This weekend I attended my third craft fair of the season. I do love these events, although what I love is not necessarily the same faux bayberry and pine wreathes that I might have bought seven years ago, or even the oh-so-adorable lampshade cover that I bought last year. Don’t get me wrong, those items – along with the doll clothes, pet kerchiefs, and wooden roses – are usually beautifully crafted and well marketed.
They are just not always my thing.
I’m starting to appreciate new and different things, a startling use of the color pink on a hand-painted silk scarf, a butter-soft leather tote bag, something that just grabs me and pulls me towards it. It’s all good you see. The artistic vision and technique found in these pieces give just as much beauty as in a classic framed photograph of Rockport, MA’s Motif #1, or a wood carved chess set.

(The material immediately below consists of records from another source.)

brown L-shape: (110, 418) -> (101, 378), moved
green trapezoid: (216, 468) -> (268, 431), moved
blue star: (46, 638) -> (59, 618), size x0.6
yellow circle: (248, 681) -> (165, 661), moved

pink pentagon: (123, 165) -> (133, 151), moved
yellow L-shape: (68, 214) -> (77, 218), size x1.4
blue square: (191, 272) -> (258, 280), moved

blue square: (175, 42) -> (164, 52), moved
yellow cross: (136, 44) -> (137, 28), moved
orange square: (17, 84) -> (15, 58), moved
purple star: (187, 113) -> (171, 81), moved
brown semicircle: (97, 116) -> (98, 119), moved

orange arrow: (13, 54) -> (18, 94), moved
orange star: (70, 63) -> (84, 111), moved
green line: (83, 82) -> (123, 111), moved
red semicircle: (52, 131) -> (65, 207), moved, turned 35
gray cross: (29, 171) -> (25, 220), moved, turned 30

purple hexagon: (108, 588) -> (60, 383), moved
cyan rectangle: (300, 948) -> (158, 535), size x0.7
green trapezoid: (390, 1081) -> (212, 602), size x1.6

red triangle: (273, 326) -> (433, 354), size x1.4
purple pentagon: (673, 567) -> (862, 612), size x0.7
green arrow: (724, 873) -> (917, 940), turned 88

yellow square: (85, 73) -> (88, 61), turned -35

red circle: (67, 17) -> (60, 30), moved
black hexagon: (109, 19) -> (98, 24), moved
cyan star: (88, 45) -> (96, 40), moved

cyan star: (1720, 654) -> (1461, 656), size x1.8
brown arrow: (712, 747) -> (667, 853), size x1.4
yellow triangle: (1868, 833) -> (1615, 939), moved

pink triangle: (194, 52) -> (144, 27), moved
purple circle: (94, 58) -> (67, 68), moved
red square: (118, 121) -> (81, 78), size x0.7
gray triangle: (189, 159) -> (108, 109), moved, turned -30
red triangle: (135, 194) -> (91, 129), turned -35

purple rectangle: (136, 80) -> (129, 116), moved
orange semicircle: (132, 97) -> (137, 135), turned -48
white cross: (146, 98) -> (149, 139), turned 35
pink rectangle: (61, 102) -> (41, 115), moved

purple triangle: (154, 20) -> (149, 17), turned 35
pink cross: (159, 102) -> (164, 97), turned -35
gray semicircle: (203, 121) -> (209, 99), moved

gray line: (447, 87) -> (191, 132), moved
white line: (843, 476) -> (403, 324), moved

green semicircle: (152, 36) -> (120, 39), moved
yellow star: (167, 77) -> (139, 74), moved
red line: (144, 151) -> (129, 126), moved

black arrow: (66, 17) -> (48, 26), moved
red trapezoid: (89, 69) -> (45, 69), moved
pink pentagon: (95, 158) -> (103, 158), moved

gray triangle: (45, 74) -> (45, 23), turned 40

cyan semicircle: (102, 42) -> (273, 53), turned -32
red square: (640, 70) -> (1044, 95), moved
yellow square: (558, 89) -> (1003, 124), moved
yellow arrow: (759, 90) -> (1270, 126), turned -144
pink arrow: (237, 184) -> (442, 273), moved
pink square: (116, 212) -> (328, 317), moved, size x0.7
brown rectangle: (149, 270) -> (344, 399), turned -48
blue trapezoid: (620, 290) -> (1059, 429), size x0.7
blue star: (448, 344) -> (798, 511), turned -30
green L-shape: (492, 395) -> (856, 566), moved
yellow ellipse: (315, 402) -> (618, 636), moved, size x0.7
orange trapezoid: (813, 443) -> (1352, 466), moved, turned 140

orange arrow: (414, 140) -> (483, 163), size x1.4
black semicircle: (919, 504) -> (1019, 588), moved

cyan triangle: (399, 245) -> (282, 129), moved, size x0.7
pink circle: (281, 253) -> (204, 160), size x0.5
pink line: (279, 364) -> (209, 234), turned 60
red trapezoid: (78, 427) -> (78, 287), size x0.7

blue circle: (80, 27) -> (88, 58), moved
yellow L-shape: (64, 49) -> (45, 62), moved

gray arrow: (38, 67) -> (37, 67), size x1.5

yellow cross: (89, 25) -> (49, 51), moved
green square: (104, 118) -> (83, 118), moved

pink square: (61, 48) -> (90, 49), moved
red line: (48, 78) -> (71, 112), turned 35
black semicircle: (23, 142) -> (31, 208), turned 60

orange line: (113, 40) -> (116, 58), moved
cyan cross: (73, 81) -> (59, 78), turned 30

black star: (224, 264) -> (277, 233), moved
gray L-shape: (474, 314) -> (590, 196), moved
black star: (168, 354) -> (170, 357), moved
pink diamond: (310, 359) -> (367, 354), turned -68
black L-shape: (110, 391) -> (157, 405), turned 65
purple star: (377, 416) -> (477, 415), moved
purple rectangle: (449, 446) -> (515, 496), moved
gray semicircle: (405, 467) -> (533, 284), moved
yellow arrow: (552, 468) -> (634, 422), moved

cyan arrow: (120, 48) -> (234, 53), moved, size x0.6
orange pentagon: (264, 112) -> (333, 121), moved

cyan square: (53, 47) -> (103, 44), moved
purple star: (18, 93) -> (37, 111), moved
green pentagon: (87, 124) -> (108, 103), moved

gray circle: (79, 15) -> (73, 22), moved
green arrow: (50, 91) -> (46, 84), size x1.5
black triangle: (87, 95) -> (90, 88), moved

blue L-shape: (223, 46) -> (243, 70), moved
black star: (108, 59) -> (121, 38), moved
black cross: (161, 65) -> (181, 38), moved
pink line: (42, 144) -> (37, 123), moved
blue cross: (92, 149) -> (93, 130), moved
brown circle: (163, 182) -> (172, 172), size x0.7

Ron MacLean is an artist who knows what he’s doing. He asks you to trust that he will tell you a story. He asks you to trust that there’s a good chance you’ll take away more than you imagined. Not every story in Why the Long Face is for all tastes, they weren’t all mine. Yet each one offers beauty.
“Las Vegas Wedding” plays like a recurring dream, a surreal snowball of nonlinear narrative, gradually rolling, forwards – and then backwards, adding layers of situations and characters – like Gertrude Stein of all people.
There are similar stories, surreal from the get-go. And some, begin more conventionally.
In “Aerialist”, newly widowed Nick learns that his five-year-old daughter, Katie, can walk with amazing calm and precision over unexpected heights. Nick is stunned when it’s two feet off the ground in the living room; he’s shocked when she maneuvers a second floor stair railing with ease. And the dichotomy here is not blatant; we know five-year-old children do not have that kind of skills that Katie continues to exhibit. But MacLean allows us to accept what’s happening – we feel only as much doubt and fear as Nick does – nothing more.